(Items from a data source)
☆ ☆ ☆ ☆ ☆ ☆ ☆

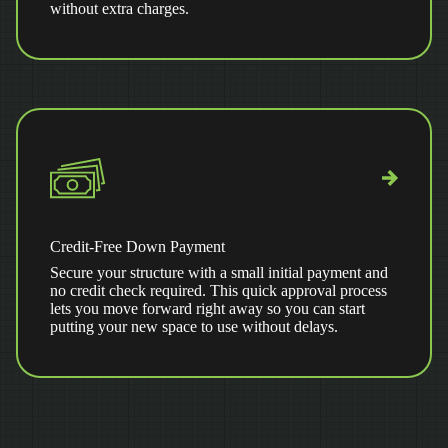
without extra charges.
Credit-Free Down Payment
Secure your structure with a small initial payment and
no credit check required. This quick approval process
lets you move forward right away so you can start
putting your new space to use without delays.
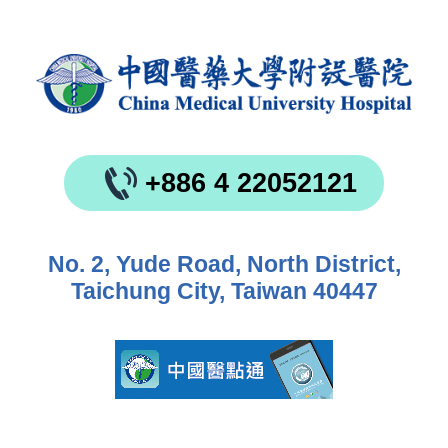
+886 4 22052121
No. 2, Yude Road, North District,
Taichung City, Taiwan 40447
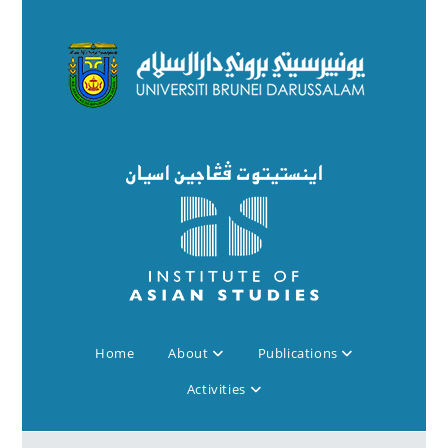
Home
About
Publications
Activities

☆ ☆ ☆ ☆ ☆ ☆ ☆

### Problem statement:
Line by line and exactly, reproduce the span from the line with "putting your new space to use without delays." through the end of the data above, both ends included, with pictures left out.

### Reply:
putting your new space to use without delays.
+886 4 22052121
No. 2, Yude Road, North District,
Taichung City, Taiwan 40447
Home
About
Publications
Activities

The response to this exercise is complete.